| US 7,451,210 B2 | ||
| Hybrid method for event prediction and system control | ||
| Manish Gupta, Yorktown Heights, N.Y. (US); Jose E. Moreira, Yorktown Heights, N.Y. (US); Adam J. Oliner, Cheshire, Conn. (US); and Ramendra K. Sahoo, Mohegan Lake, N.Y. (US) | ||
| Assigned to International Business Machines Corporation, Armonk, N.Y. (US) | ||
| Filed on Nov. 24, 2003, as Appl. No. 10/720,300. | ||
| Prior Publication US 2005/0114739 A1, May 26, 2005 | ||
| Int. Cl.

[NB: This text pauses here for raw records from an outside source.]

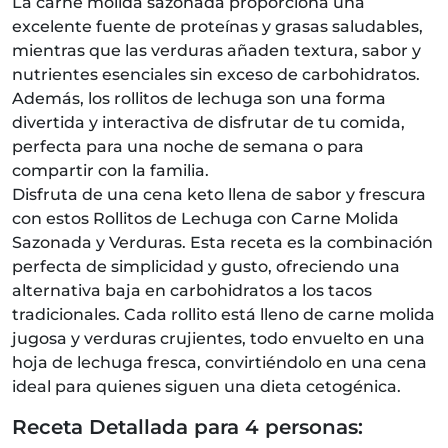
La carne molida sazonada proporciona una
excelente fuente de proteínas y grasas saludables,
mientras que las verduras añaden textura, sabor y
nutrientes esenciales sin exceso de carbohidratos.
Además, los rollitos de lechuga son una forma
divertida y interactiva de disfrutar de tu comida,
perfecta para una noche de semana o para
compartir con la familia.
Disfruta de una cena keto llena de sabor y frescura
con estos Rollitos de Lechuga con Carne Molida
Sazonada y Verduras. Esta receta es la combinación
perfecta de simplicidad y gusto, ofreciendo una
alternativa baja en carbohidratos a los tacos
tradicionales. Cada rollito está lleno de carne molida
jugosa y verduras crujientes, todo envuelto en una
hoja de lechuga fresca, convirtiéndolo en una cena
ideal para quienes siguen una dieta cetogénica.
Receta Detallada para 4 personas:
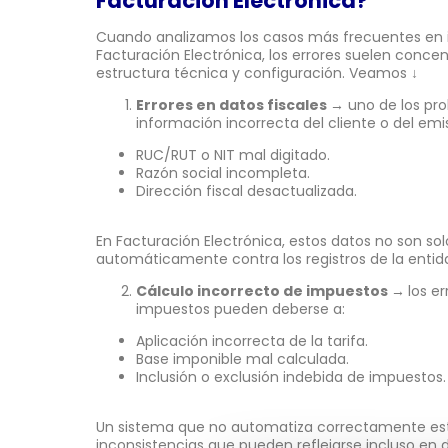
Facturación Electrónica?
Cuando analizamos los casos más frecuentes en
Facturación Electrónica, los errores suelen concen
estructura técnica y configuración. Veamos ↓
Errores en datos fiscales
→
uno de los pr
información incorrecta del cliente o del em
RUC/RUT o NIT mal digitado.
Razón social incompleta.
Dirección fiscal desactualizada.
En Facturación Electrónica, estos datos no son sol
automáticamente contra los registros de la entida
Cálculo incorrecto de impuestos
→
los e
impuestos pueden deberse a:
Aplicación incorrecta de la tarifa.
Base imponible mal calculada.
Inclusión o exclusión indebida de impuestos.
Un sistema que no automatiza correctamente est
inconsistencias que pueden reflejarse incluso en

G06F 15/173 (2006.01) | ||
| U.S. Cl. 709—224 [709/223; 709/226] | 1 Claim |

| 1. A method of predicting an occurrence of a critical event in a computer cluster having a plurality of nodes, said method
comprising steps of:
A) maintaining an event log comprising information concerning critical events that occur in the computer cluster, wherein
said critical events adversely affect performance of the cluster or one of its nodes, the maintaining step comprising:
i) aligning the information concerning the critical events;
ii) categorizing the information concerning the critical events according to time-dependency;
B) maintaining a system parameter log comprising information concerning system performance parameters for each node in the
cluster, the maintaining step comprising:
i) recording a temperature of the nodes in the cluster and a corresponding time value;
ii) recording a utilization parameter of a central processing unit of a node in the cluster and a corresponding time value;
C) filtering the event log and the system parameter log such that some critical event information and some system parameter
information is eliminated in order to reduce storage requirements of the cluster;
D) implementing a hybrid prediction system comprising rule based prediction algorithms, time-dependent variable prediction
algorithms, and a warning window;
wherein the rule-based prediction algorithms use associative rules based upon the critical event information and the system
parameter information for predicting a probable occurrence of the critical events within a specified time window and the variables
that are likely to indicate a potential occurrence of such an event;
wherein the time-dependent variable prediction algorithms generate time-series mathematical models that predict future values
of the system performance parameters; and
wherein the warning window is formed for only those nodes in the cluster in which at least one error has occurred in order
to reduce system requirements, wherein said warning window comprises a predicted performance parameter or critical event occurrence
for the node for a predetermined future period of time;
E) for only those nodes in which an error has occurred, loading the information from the event log and the system performance
information pertaining to said error-prone nodes from the system parameter log into a Bayesian network model representing
a correspondence between the system performance parameters and occurrence of the critical events;
F) using the Bayesian network model to predict a future critical event within a specified time-limit based upon the hybrid
prediction system;
G) making future scheduling and current data migration selections based upon the hybrid prediction system; and
H) adapting the Bayesian Network Model by feeding the scheduling and data migration selections into said Bayesian Network
Model.
|